### Required work
Please write out the entire listing below exactly, excluding its pictures.

### Listed records
━━━━━━━━━━━━━━━━━━━━

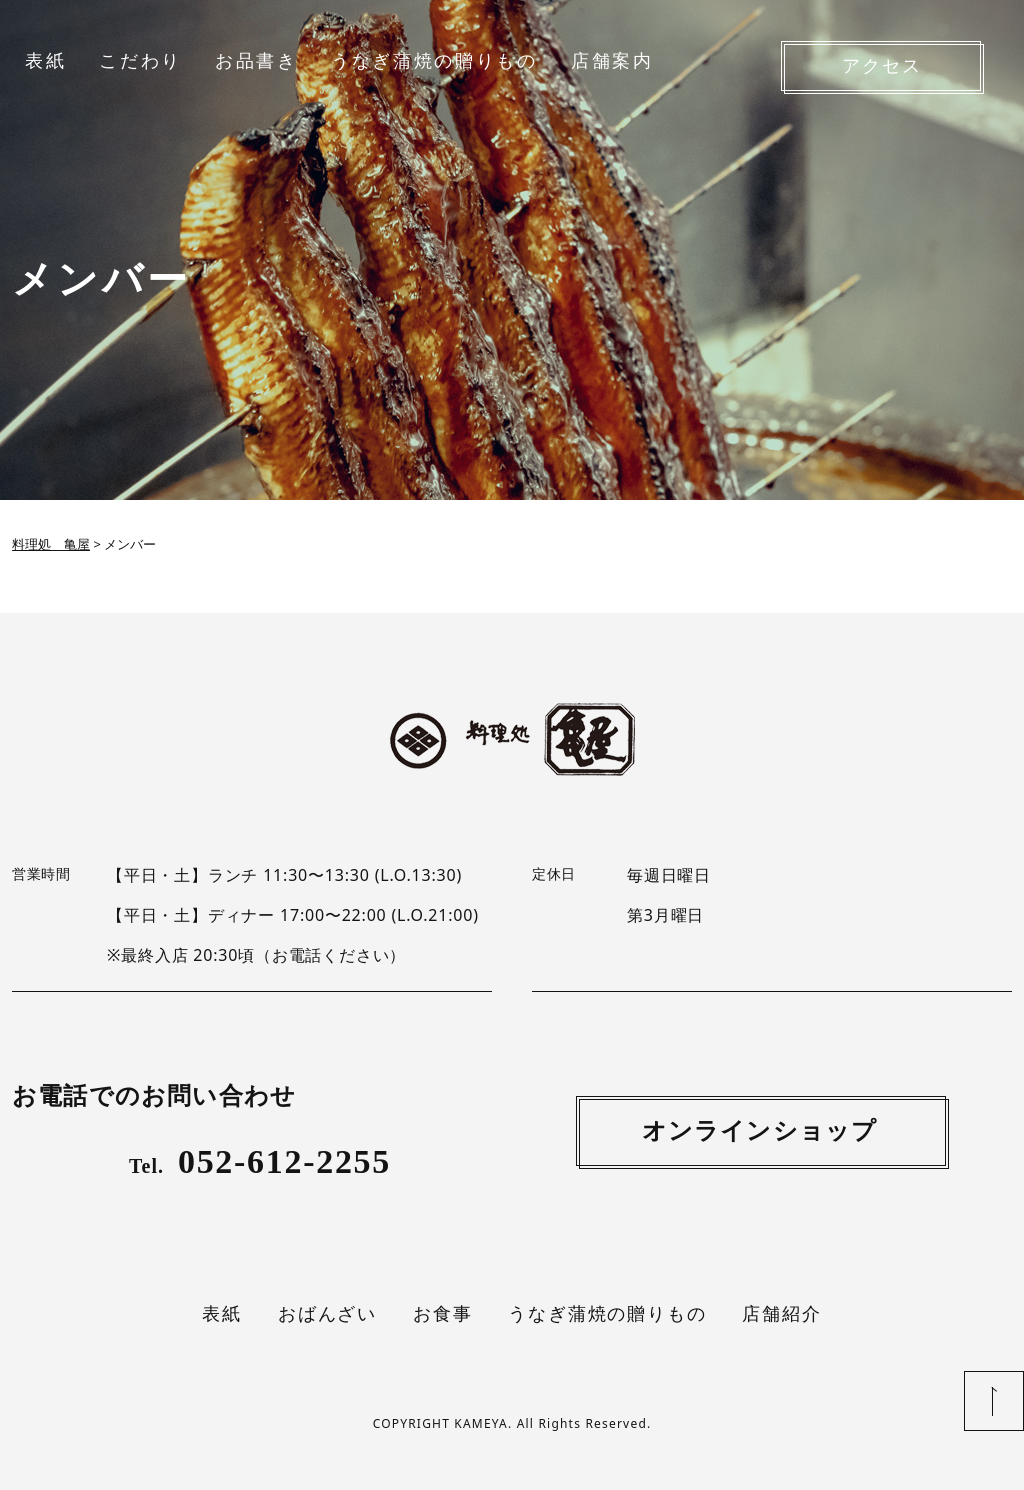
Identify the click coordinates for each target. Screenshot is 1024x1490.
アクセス (881, 66)
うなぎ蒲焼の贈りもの (434, 61)
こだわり (140, 61)
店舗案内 (612, 61)
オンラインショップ (760, 1131)
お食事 (442, 1314)
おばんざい (327, 1314)
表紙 (45, 61)
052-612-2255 (260, 1161)
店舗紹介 (781, 1314)
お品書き (256, 61)
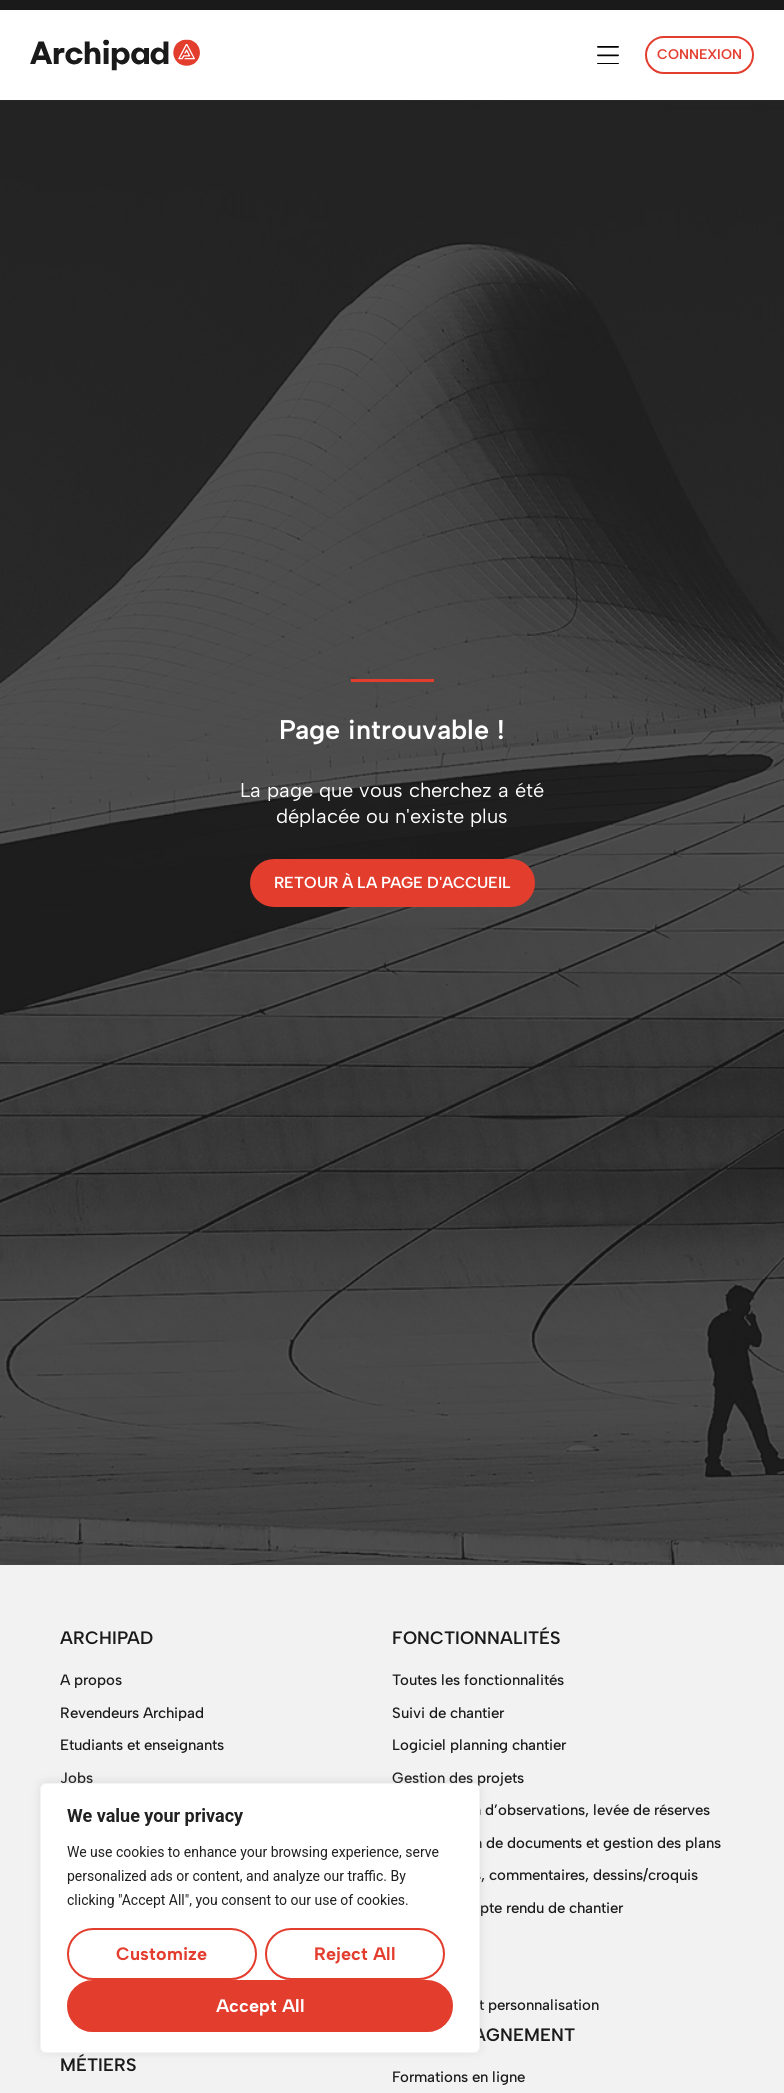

━━━━━━━━━━━━━━━━━━━━

### Solution
Identify the click coordinates for each target. Screenshot is 1024x1490.
アクセス (881, 66)
うなぎ蒲焼の贈りもの (434, 61)
こだわり (140, 61)
店舗案内 (612, 61)
オンラインショップ (760, 1131)
お食事 (442, 1314)
おばんざい (327, 1314)
表紙 (45, 61)
052-612-2255 (260, 1161)
店舗紹介 (781, 1314)
お品書き (256, 61)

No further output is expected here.